What is service discovery?
What is service discovery?
Automatically finding the network location (host:port) of a service instance at runtime. Needed because instances scale up/down, move, or die.
Core building blocks
-
Naming: a stable service name (e.g.,
orders.svc
). - Registration: instances announce themselves (or are registered by the platform).
- Health + heartbeats: keep the registry accurate.
- Lookup + load‑balancing: clients resolve name → instance(s) and pick one.
- Change propagation: clients update when instances change (watch/TTL).
Patterns
1) DNS‑based discovery (simple, ubiquitous)
- How it works: Each service has a DNS name (A/AAAA/SRV records). Clients resolve via DNS; TTL controls caching.
- Pros: Minimal moving parts, works everywhere (Kubernetes, clouds).
- Cons: Coarse health awareness; TTL staleness; limited metadata.
- Use when: Platform already gives reliable DNS (Kubernetes CoreDNS, AWS Cloud Map, Consul DNS).
2) Registry‑based discovery (service registry)
-
How it works: A registry (Consul, Eureka, etcd, Zookeeper) stores live instances.
- Self‑registration: instances register/deregister themselves.
- Third‑party registration: sidecar/agent (or orchestrator) registers on behalf of instances.
-
Lookup styles:
- Client‑side discovery: client queries registry and load balances (Ribbon, Spring Cloud LoadBalancer).
- Server‑side discovery: client calls a stable VIP/gateway; a smart LB (Envoy/NGINX/ALB) consults the registry.
- Pros: Health‑aware, rich metadata (version, zone), quick updates.
- Cons: Extra component to run; need HA for the registry.
3) Platform‑native discovery (Kubernetes)
-
How it works:
Service
objects provide stable virtual IPs & DNS (orders.default.svc.cluster.local
).
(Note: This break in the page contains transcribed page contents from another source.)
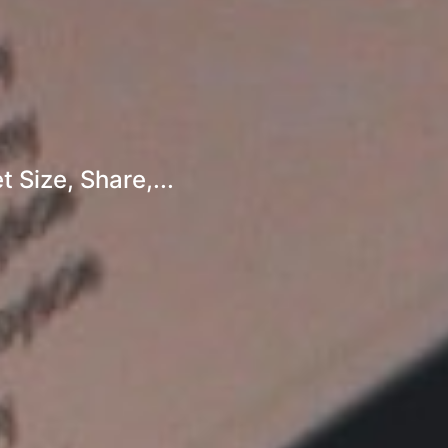
 Size, Share,...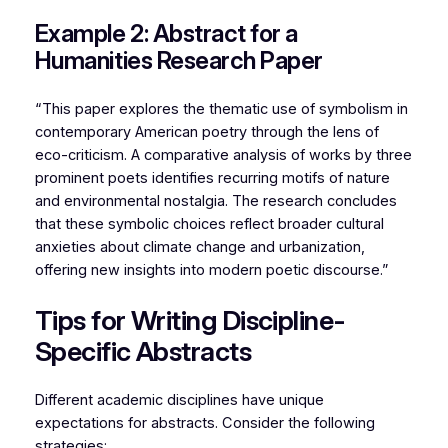
Example 2: Abstract for a
Humanities Research Paper
“This paper explores the thematic use of symbolism in
contemporary American poetry through the lens of
eco-criticism. A comparative analysis of works by three
prominent poets identifies recurring motifs of nature
and environmental nostalgia. The research concludes
that these symbolic choices reflect broader cultural
anxieties about climate change and urbanization,
offering new insights into modern poetic discourse.”
Tips for Writing Discipline-
Specific Abstracts
Different academic disciplines have unique
expectations for abstracts. Consider the following
strategies: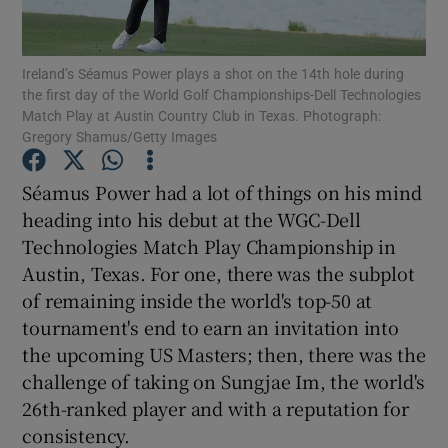
Ireland’s Séamus Power plays a shot on the 14th hole during
the first day of the World Golf Championships-Dell Technologies
Match Play at Austin Country Club in Texas. Photograph:
Gregory Shamus/Getty Images
Show Motors sub sections
Séamus Power had a lot of things on his mind
heading into his debut at the WGC-Dell
Show Podcasts sub sections
Technologies Match Play Championship in
Austin, Texas. For one, there was the subplot
of remaining inside the world's top-50 at
tournament's end to earn an invitation into
the upcoming US Masters; then, there was the
challenge of taking on Sungjae Im, the world's
Show Gaeilge sub sections
26th-ranked player and with a reputation for
consistency.
Show History sub sections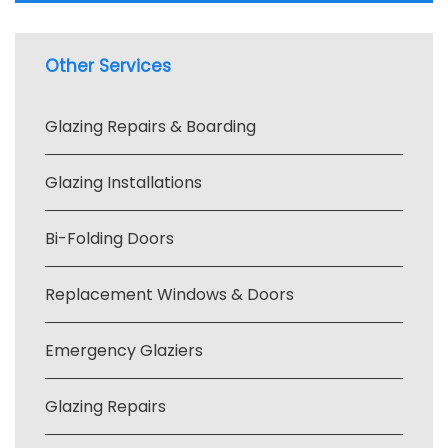
Other Services
Glazing Repairs & Boarding
Glazing Installations
Bi-Folding Doors
Replacement Windows & Doors
Emergency Glaziers
Glazing Repairs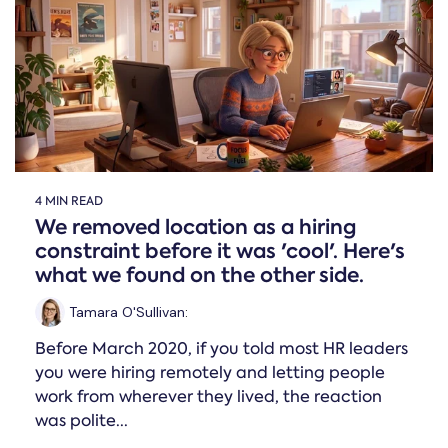
Online →
and
you're
Government
people
& Public
weighing
Safety
decisions
up.
you can
defend.
4 MIN READ
We removed location as a hiring
constraint before it was 'cool'. Here's
what we found on the other side.
Tamara O'Sullivan
:
Before March 2020, if you told most HR leaders
you were hiring remotely and letting people
work from wherever they lived, the reaction
was polite...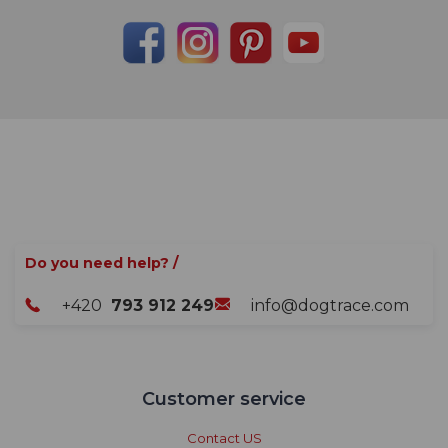
Do you need help? /
+420
793 912 249
info@dogtrace.com
Customer service
Contact US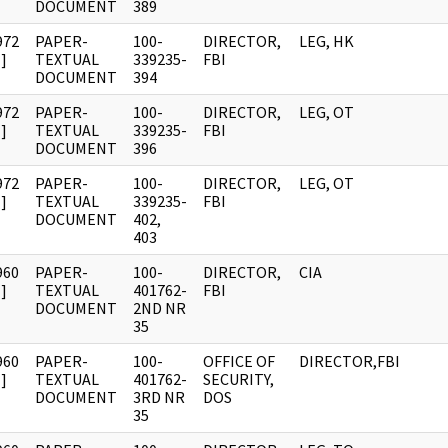
DOCUMENT
389
972
PAPER-
100-
DIRECTOR,
LEG, HK
]
TEXTUAL
339235-
FBI
DOCUMENT
394
972
PAPER-
100-
DIRECTOR,
LEG, OT
]
TEXTUAL
339235-
FBI
DOCUMENT
396
972
PAPER-
100-
DIRECTOR,
LEG, OT
]
TEXTUAL
339235-
FBI
DOCUMENT
402,
403
960
PAPER-
100-
DIRECTOR,
CIA
]
TEXTUAL
401762-
FBI
DOCUMENT
2ND NR
35
960
PAPER-
100-
OFFICE OF
DIRECTOR,FBI
]
TEXTUAL
401762-
SECURITY,
DOCUMENT
3RD NR
DOS
35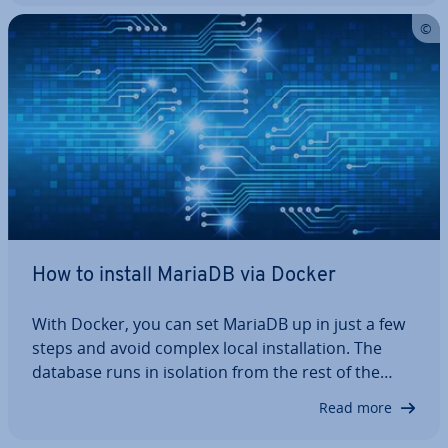
ment en­vir­on­ments. This article shows…
How to install MariaDB via Docker
With Docker, you can set MariaDB up in just a few
steps and avoid complex local in­stall­a­tion. The
database runs in isolation from the rest of the
system, pre­vent­ing conflicts when testing different
Read more
versions. You can back up and restore data as
needed to create a flexible,…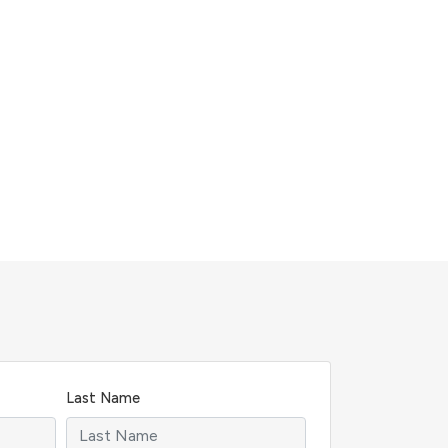
Last Name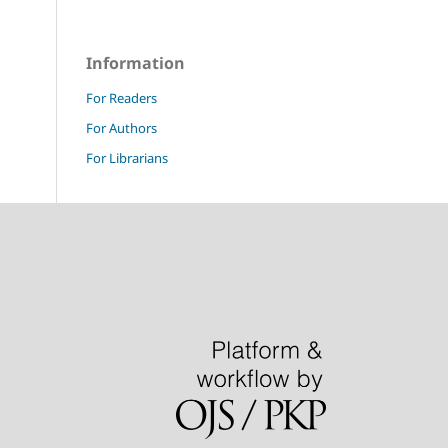
Information
For Readers
For Authors
For Librarians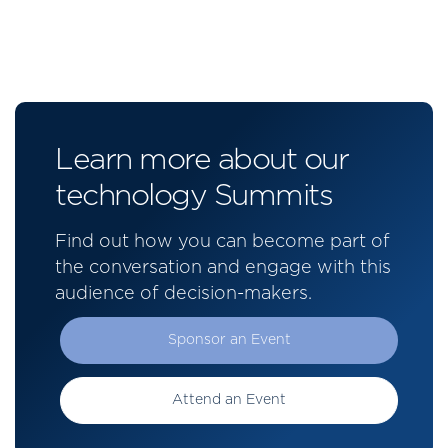
Learn more about our
technology Summits
Find out how you can become part of
the conversation and engage with this
audience of decision-makers.
Sponsor an Event
Attend an Event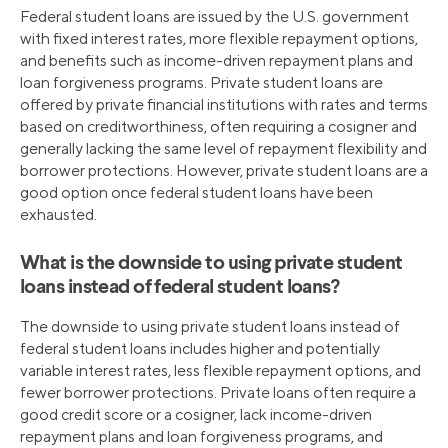
Federal student loans are issued by the U.S. government
with fixed interest rates, more flexible repayment options,
and benefits such as income-driven repayment plans and
loan forgiveness programs. Private student loans are
offered by private financial institutions with rates and terms
based on creditworthiness, often requiring a cosigner and
generally lacking the same level of repayment flexibility and
borrower protections. However, private student loans are a
good option once federal student loans have been
exhausted.
What is the downside to using private student
loans instead of federal student loans?
The downside to using private student loans instead of
federal student loans includes higher and potentially
variable interest rates, less flexible repayment options, and
fewer borrower protections. Private loans often require a
good credit score or a cosigner, lack income-driven
repayment plans and loan forgiveness programs, and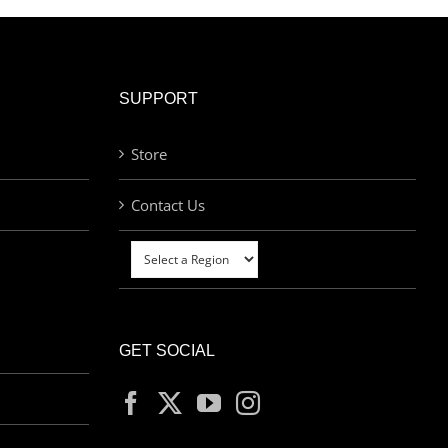
SUPPORT
Store
Contact Us
GET SOCIAL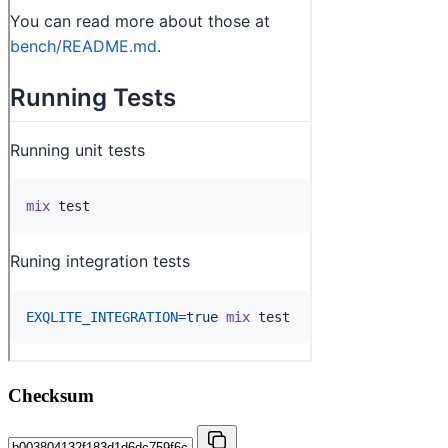
Checksum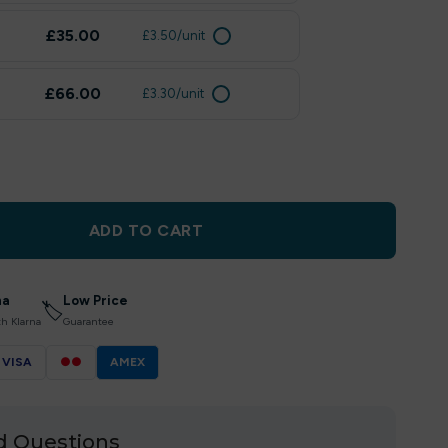
£35.00
£3.50/unit
£66.00
£3.30/unit
ADD TO CART
na
Low Price
🏷
th Klarna
Guarantee
VISA
●●
AMEX
d Questions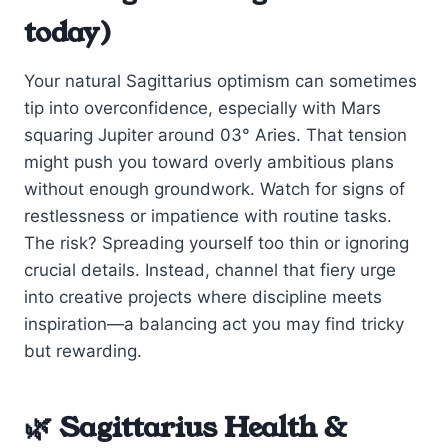
today)
Your natural Sagittarius optimism can sometimes
tip into overconfidence, especially with Mars
squaring Jupiter around 03° Aries. That tension
might push you toward overly ambitious plans
without enough groundwork. Watch for signs of
restlessness or impatience with routine tasks.
The risk? Spreading yourself too thin or ignoring
crucial details. Instead, channel that fiery urge
into creative projects where discipline meets
inspiration—a balancing act you may find tricky
but rewarding.
🌿 Sagittarius Health &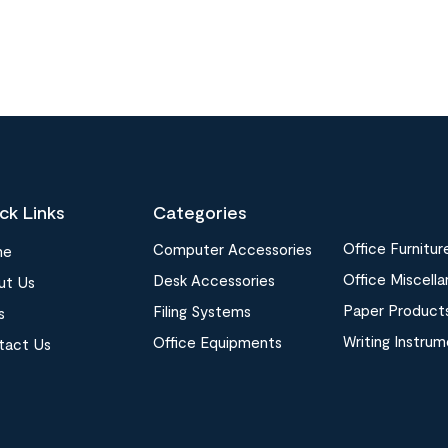
ck Links
Categories
Office Furnitur
Computer Accessories
me
Office Miscell
Desk Accessories
ut Us
Paper Product
Filing Systems
s
Writing Instru
Office Equipments
tact Us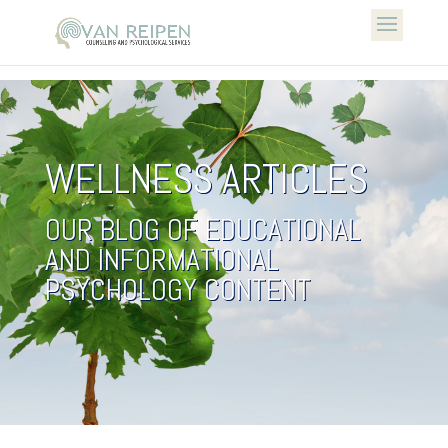
WELLNESS ARTICLES
OUR BLOG OF EDUCATIONAL
AND INFORMATIONAL
PSYCHOLOGY CONTENT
Endpoints update automatically as Pods change. -
Add‑ons:
-
Headless Services (
ClusterIP: None
) expose Pod IPs for client‑side LB. - Service Mesh (Istio/Linkerd): sidecar proxies + control plane provide discovery + retries, mTLS, traffic policy.
-
Headless Services (
- Pros: Built‑in, automated, integrates health/readiness.
- Cons: K8s‑specific; cross‑cluster/multi‑region needs extra tooling (Gateway API, mesh, Global DNS).
4) Cloud‑managed discovery
- Examples: AWS Cloud Map + App Mesh, AWS ALB/NLB target groups, Azure App Gateway + Service Fabric, GCP Service Directory + Traffic Director.
- Pros: Managed control plane, integrates with cloud LBs & IAM.
- Cons: Cloud lock‑in; hybrid portability needs adapters.
Operational patterns & best practices
- Health checks: Use readiness (for routing) vs liveness (for restarts). Don’t route to unready instances.
- Zone‑aware routing: Prefer same AZ/zone to cut latency and egress cost.
-
Version/canary routing: Attach labels/metadata (e.g.,
version=v2
) to target subsets for canaries and blue‑green. - Backoff & caching: Cache lookups with short TTLs; exponential backoff on registry failures.
- Bulkheads & timeouts: Even with discovery, protect remote calls (timeouts/retries/circuit breakers).
- Secure discovery: mTLS between clients and registry/mesh; sign service identities (SPIFFE/SPIRE, mesh identities).
- High availability: Run registries in odd‑size quorums (3/5 nodes), backup/restore, and monitor leader elections.
- Cross‑cluster/region: Use global DNS, mesh federation, or gateways to bridge. Plan failover policies explicitly.
Quick decision guide
- Kubernetes? Use K8s Services + DNS; add service mesh if you need traffic policy/mTLS/canaries.
- Non‑K8s VMs/containers? Use Consul/Eureka + client‑side or server‑side LB (Envoy/NGINX/HAProxy).
- All‑in on a cloud? Prefer the cloud’s managed discovery + native load balancers.
- Polyglot & hybrid? Favor DNS‑compatible discovery (Consul DNS/Cloud Map) so every stack can consume it.
Tiny examples
Spring Boot + Eureka (client‑side discovery):
# app.yml
spring.application.name=orders
eureka.client.serviceUrl.defaultZone=http://eureka:8761/eureka
// Use service name instead of host:port
@LoadBalanced RestTemplate rt;
rt.getForObject("http://inventory/api/items/42", Item.class);
Kubernetes Service (server‑side LB + DNS):
apiVersion: v1
kind: Service
metadata:
name: orders
spec:
selector: { app: orders }
ports:
- port: 80
targetPort: 8080